Statistical and methodological quality. Survey methods used to collect data should provide sufficient assurance that survey estimates are robust and that statements based on statistical analysis of the data are valid and reliable. Nonsurvey data, such as administrative records, or data from other third-party sources should similarly be assessed for quality—that is, fitness for use. All external data should be properly sourced and cited. Data included in Indicators must be of high quality. Known limitations of the external data must be clearly stated. Data quality has several characteristics. Some key dimensions of quality include the following.

Validity. Data have validity if they accurately measure the phenomenon they are supposed to represent.

Reliability. Data have reliability if similar results would be produced if the same measurement or procedure were performed multiple times on the same population.

Accuracy. Data are accurate if estimates from the data do not widely deviate from the true population value.

Data that are collected by U.S. government agencies and that are products of the federal statistical system meet the rigorous statistical and methodological criteria described above. Unless otherwise indicated, these data are representative of the nation as a whole and of the demographic, organizational, or geographic subgroups that constitute it.

For data collected by governments in other countries and by nongovernment sources, including private survey firms and academic researchers, methodological information is examined to assess conformity with the criteria that U.S. federal agencies typically use. Government statistical agencies in the developed world cooperate extensively both in developing data-quality standards and in improving international comparability for key data, and these agencies ensure that the methodological information about the data generated by this international statistical system is relatively complete.

Often, methodological information about data from nongovernmental sources and from governmental agencies outside the international statistical system is less well documented. These data must meet basic scientific standards for representative sampling of survey respondents and for adequate and unbiased coverage of the population under study. The resulting measurements must be sufficiently relevant and meaningful to warrant publication despite methodological uncertainties that remain after the documentation has been scrutinized.

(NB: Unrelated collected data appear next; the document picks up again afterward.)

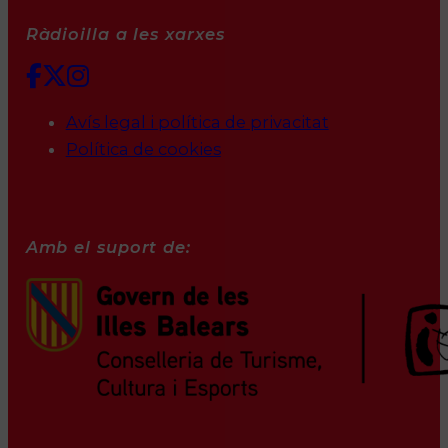
Ràdioilla a les xarxes
Avís legal i política de privacitat
Política de cookies
Amb el suport de: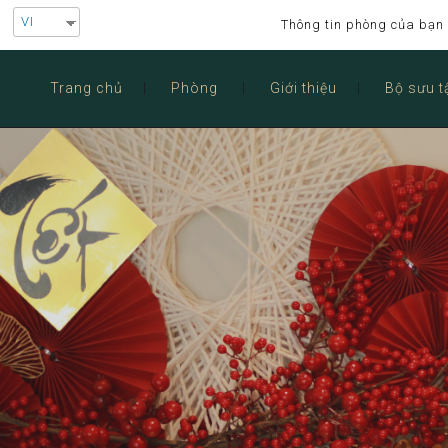
VI
Thông tin phòng của bạn
Trang chủ
Phòng
Giới thiệu
Bộ sưu t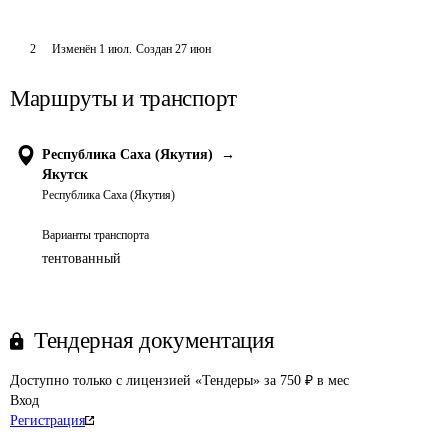
2
Изменён
1 июл
.
Создан
27 июн
Маршруты и транспорт
Республика Саха (Якутия)
→
Якутск
Республика Саха (Якутия)
Варианты транспорта
тентованный
Тендерная документация
Доступно только с лицензией «Тендеры» за 750 ₽ в мес
Вход
Регистрация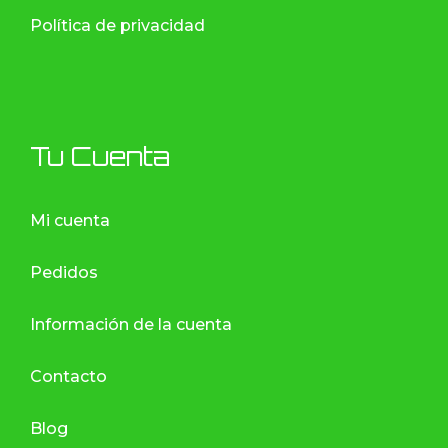
Política de privacidad
Tu Cuenta
Mi cuenta
Pedidos
Información de la cuenta
Contacto
Blog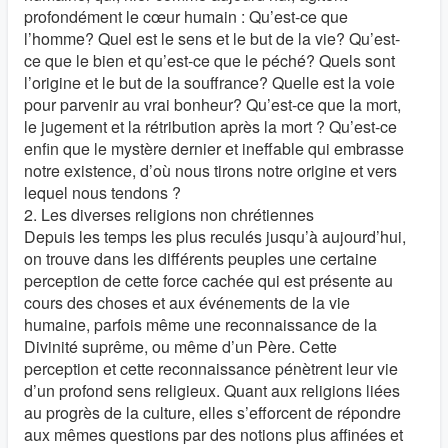
profondément le cœur humain : Qu’est-ce que
l’homme? Quel est le sens et le but de la vie? Qu’est-
ce que le bien et qu’est-ce que le péché? Quels sont
l’origine et le but de la souffrance? Quelle est la voie
pour parvenir au vrai bonheur? Qu’est-ce que la mort,
le jugement et la rétribution après la mort ? Qu’est-ce
enfin que le mystère dernier et ineffable qui embrasse
notre existence, d’où nous tirons notre origine et vers
lequel nous tendons ?
2. Les diverses religions non chrétiennes
Depuis les temps les plus reculés jusqu’à aujourd’hui,
on trouve dans les différents peuples une certaine
perception de cette force cachée qui est présente au
cours des choses et aux événements de la vie
humaine, parfois même une reconnaissance de la
Divinité suprême, ou même d’un Père. Cette
perception et cette reconnaissance pénètrent leur vie
d’un profond sens religieux. Quant aux religions liées
au progrès de la culture, elles s’efforcent de répondre
aux mêmes questions par des notions plus affinées et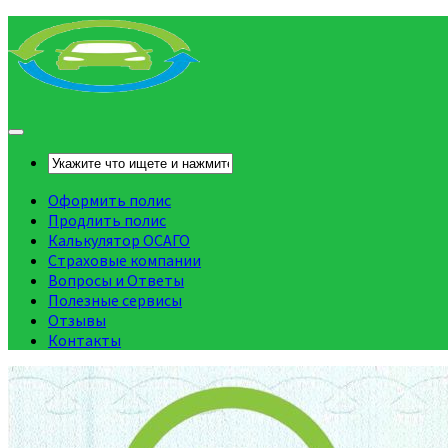
Оформить полис
Продлить полис
Калькулятор ОСАГО
Страховые компании
Вопросы и Ответы
Полезные сервисы
Отзывы
Контакты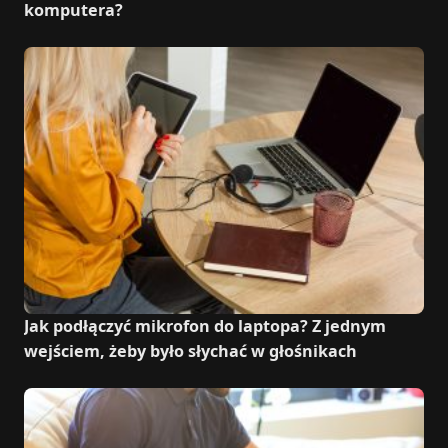
komputera?
Jak podłączyć mikrofon do laptopa? Z jednym
wejściem, żeby było słychać w głośnikach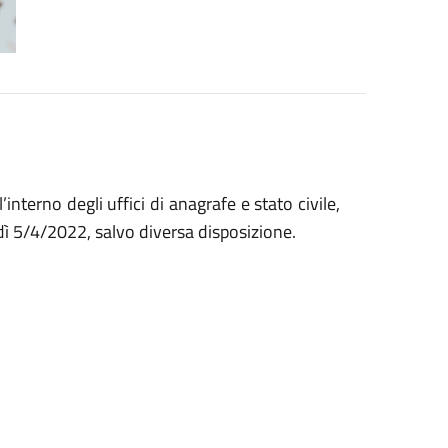
interno degli uffici di anagrafe e stato civile,
dì 5/4/2022, salvo diversa disposizione.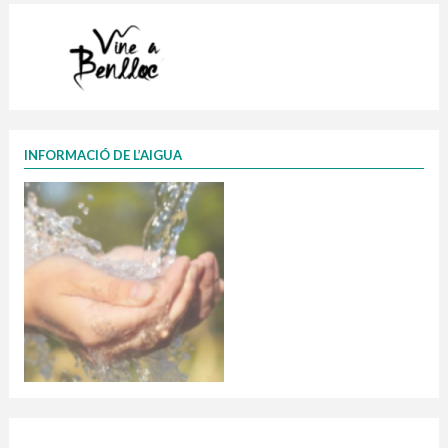
INFORMACIÓ DE L’AIGUA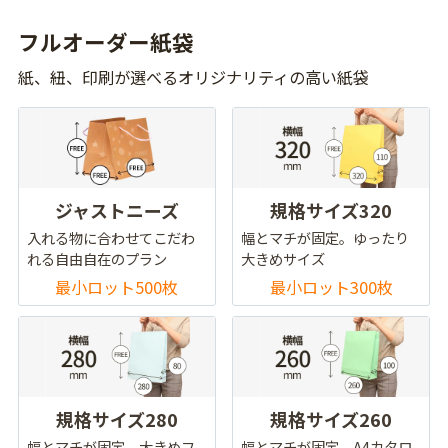
フルオーダー紙袋
紙、紐、印刷が選べるオリジナリティの高い紙袋
ジャストニーズ
規格サイズ320
入れる物に合わせてこだわ
幅とマチが固定。ゆったり
れる自由自在のプラン
大きめサイズ
最小ロット500枚
最小ロット300枚
規格サイズ280
規格サイズ260
幅とマチが固定。大きめフ
幅とマチが固定。A4カタロ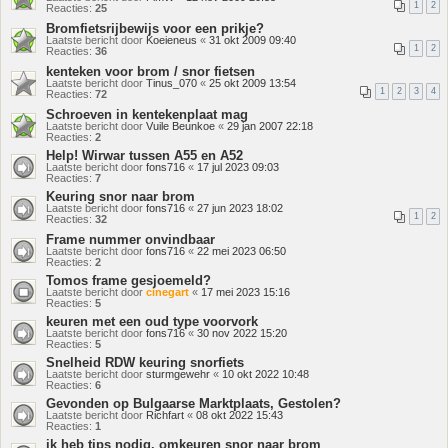
1
2
Reacties:
25
Bromfietsrijbewijs voor een prikje?
Laatste bericht door
Koeieneus
«
31 okt 2009 09:40
1
2
Reacties:
36
kenteken voor brom / snor fietsen
Laatste bericht door
Tinus_070
«
25 okt 2009 13:54
1
2
3
4
Reacties:
72
Schroeven in kentekenplaat mag
Laatste bericht door
Vuile Beunkoe
«
29 jan 2007 22:18
Reacties:
2
Help! Wirwar tussen A55 en A52
Laatste bericht door
fons716
«
17 jul 2023 09:03
Reacties:
7
Keuring snor naar brom
Laatste bericht door
fons716
«
27 jun 2023 18:02
1
2
Reacties:
32
Frame nummer onvindbaar
Laatste bericht door
fons716
«
22 mei 2023 06:50
Reacties:
2
Tomos frame gesjoemeld?
Laatste bericht door
cinegart
«
17 mei 2023 15:16
Reacties:
5
keuren met een oud type voorvork
Laatste bericht door
fons716
«
30 nov 2022 15:20
Reacties:
5
Snelheid RDW keuring snorfiets
Laatste bericht door
sturmgewehr
«
10 okt 2022 10:48
Reacties:
6
Gevonden op Bulgaarse Marktplaats, Gestolen?
Laatste bericht door
Richfart
«
08 okt 2022 15:43
Reacties:
1
ik heb tips nodig. omkeuren snor naar brom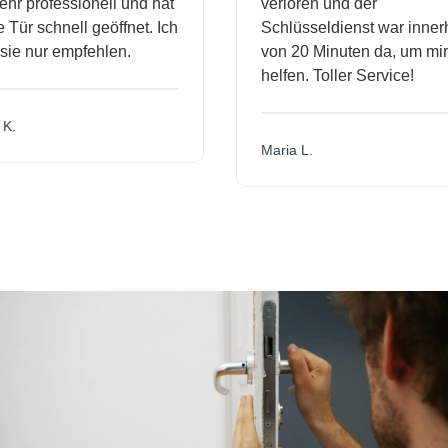
r professionell und hat
verloren und der
ür schnell geöffnet. Ich
Schlüsseldienst war innerh
ie nur empfehlen.
von 20 Minuten da, um mir 
helfen. Toller Service!
.
Maria L.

Many data sources that contain pertinent information about a segment of the S&E enterprise are not cited in Indicators because their coverage of the United States is partial in terms of geography, incomplete in terms of segments of the population, or otherwise not representative. For example, data may be available for only a limited number of states, or studies may be based on populations not representative of the United States as a whole. Similarly, data for other countries should cover and be representative of the entire country. In some cases, data that have limited coverage or are otherwise insufficiently representative are referenced in sidebars.